Galileu Galilei
Leio em Popper ("Conjecturas e Refutações") que o cardeal Bellarmino, um dos inquisidores já no processo contra Giordano Bruno, não se opunha à teoria heliocêntrica de Galileu, como, de resto, o próprio papa...
O problema era que a comodidade assim obtida nos cálculos, de acordo com a observação, fosse mais do que uma aparência:
"(...) Galileu agirá avisadamente se falar hipoteticamente, ex suppositione...; dizer que descrevemos melhor as aparências supondo a Terra em movimento e o Sol em repouso do que se usássemos excêntricos e epiciclos é falar acertadamente. Não há perigo nisso, e é tudo aquilo de que a matemática necessita."
Karl Popper compara esta atitude com o instrumentalismo, hoje, segundo ele, a "perspectiva oficial" da teoria física e que se tornou "parte do actual ensino da Física."
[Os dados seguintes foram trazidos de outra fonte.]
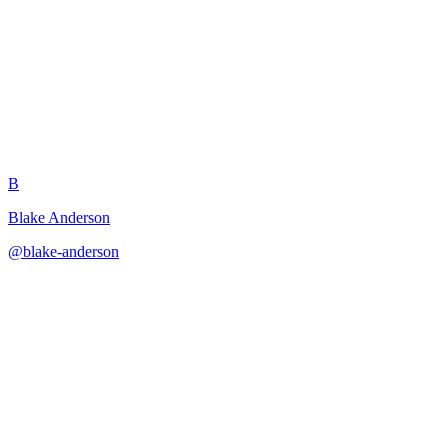
Table Problem Prompt Advisor
B
Blake Anderson
@
blake-anderson
·
December 31, 2025
Builds problem-solving prompts for common table management
challenges.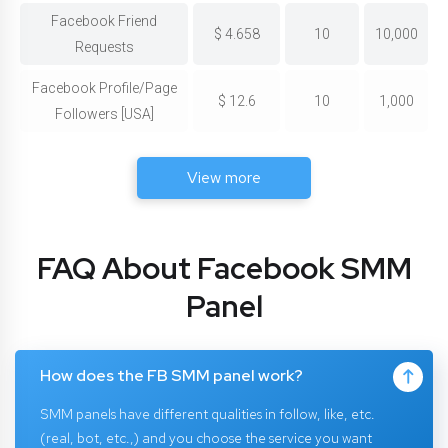
Facebook Friend
$
4.658
10
10,000
Requests
Facebook Profile/Page
$
12.6
10
1,000
Followers [USA]
View more
FAQ About Facebook SMM
Panel
How does the FB SMM panel work?
SMM panels have different qualities in follow, like, etc.
(real, bot, etc.,) and you choose the service you want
"(...) Aquilo que actualmente lhes interessa, enquanto físicos, é (a) o domínio do formalismo matemático, i.e., do instrumento, e (b) as suas aplicações; e não querem saber de mais nada." (ibidem)
Este abandono da tradição galilaica ( o verdadeiro conhecimento por detrás dos fenómenos, como todo o platonismo) é explicado por Popper "pelas dificuldades na interpretação do formalismo da Teoria Quântica" e pelo "espectacular sucesso prático das suas aplicações." (ibidem)
É vertiginoso pensar-se que hoje tão poucas diferenças, a nível filosófico, existam entre a atitude da Inquisição, que zelava pelo respeito da letra dos Evangelhos e a da Física moderna que postula a existência de um mundo em que a verdade é independente daquilo que "a matemática necessita".
A ciência pode desenvolver-se, então, num mundo de aparências e de experiências bem sucedidas, sem que a religião, fosse ela a mais obscurantista, encontrasse contra ela qualquer objecção.